● **Given entries**:
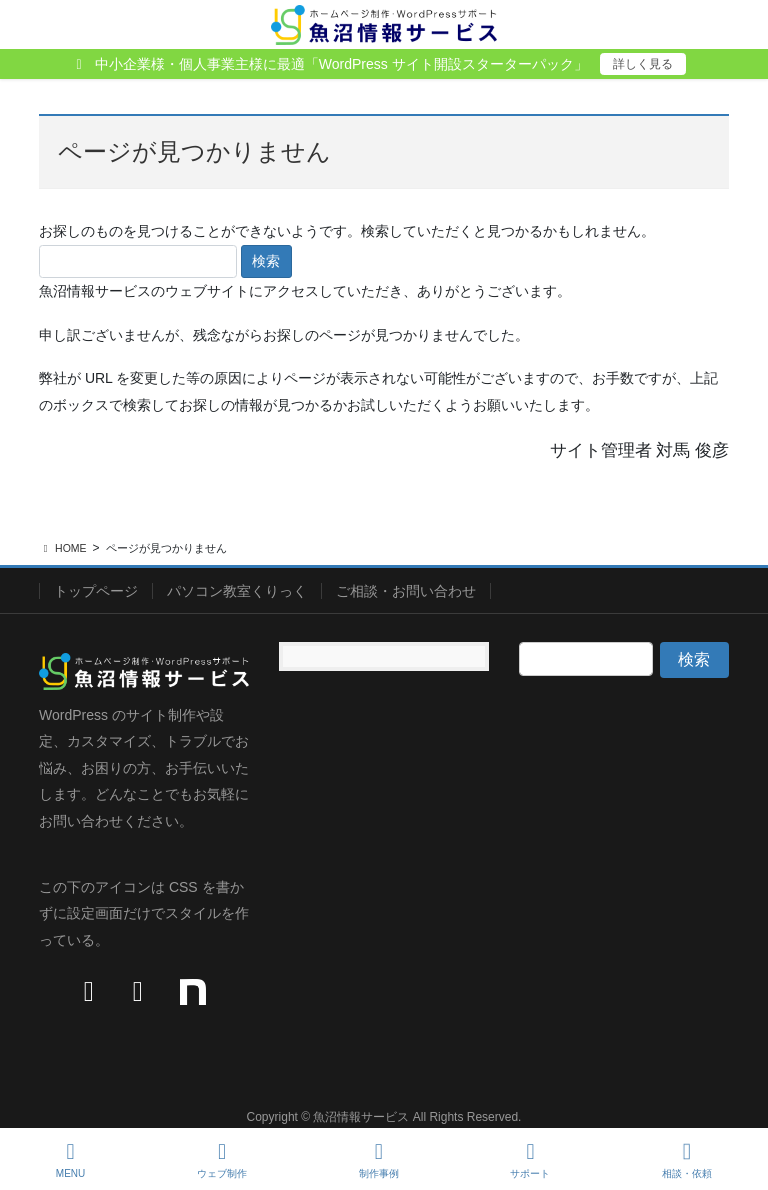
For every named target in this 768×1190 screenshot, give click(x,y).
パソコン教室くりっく (237, 591)
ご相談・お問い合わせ (406, 591)
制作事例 (379, 1160)
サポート (530, 1160)
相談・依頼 (687, 1160)
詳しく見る (643, 64)
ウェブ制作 (222, 1160)
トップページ (96, 591)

● **About this task**: When you retype the material above, keep every word exact and drop the images.

● **Exercise solution**:
For every named target in this 768×1190 screenshot, give click(x,y).
パソコン教室くりっく (237, 591)
ご相談・お問い合わせ (406, 591)
制作事例 (379, 1160)
サポート (530, 1160)
相談・依頼 (687, 1160)
詳しく見る (643, 64)
ウェブ制作 (222, 1160)
トップページ (96, 591)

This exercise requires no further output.